Well, the writing wasn't nominated for an Oscar — and maybe that was appropriate. By and large, it really only served the purpose of providing a framework for the rest of the production. Once the ship started to sink, there were quite a few mini–dramas that could have been achieved — and, in fact, were achieved — using only statements that were recalled in the testimony of the survivors — like the moment when the ship's bandleader tells his fellow musicians, "Gentlemen, it has been a privilege playing with you tonight" as they play the music of the era while the ship continues to sink beneath the waves.
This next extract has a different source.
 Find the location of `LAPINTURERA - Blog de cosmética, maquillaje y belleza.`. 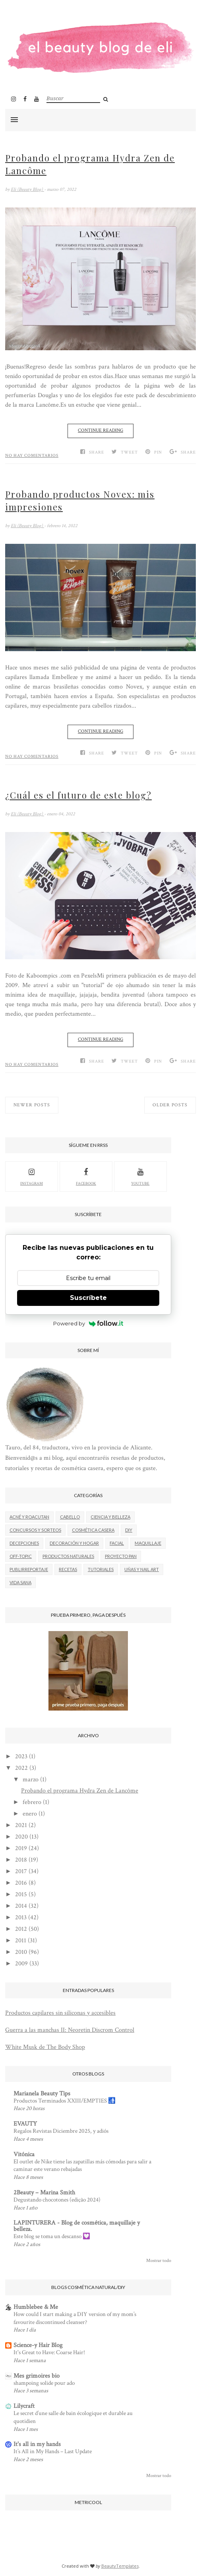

Actually, that may have been the perpetuation of a legend, as apparently was the band's rendition of "Nearer My God To Thee." Over the years, a myth has developed that says that was the final song played, but, based on my research, no one really knew what the band's final selection was. I guess there was too much confusion for anyone to notice — and most of the people who survived the sinking may have been a fair distance from the ship in lifeboats that had already been launched.

Well, there has to be a certain amount of leeway given in telling the story of a disaster as profound as the sinking of the Titanic in the North Atlantic in April 1912.

And I urge you to watch — and appreciate — Cameron's achievement.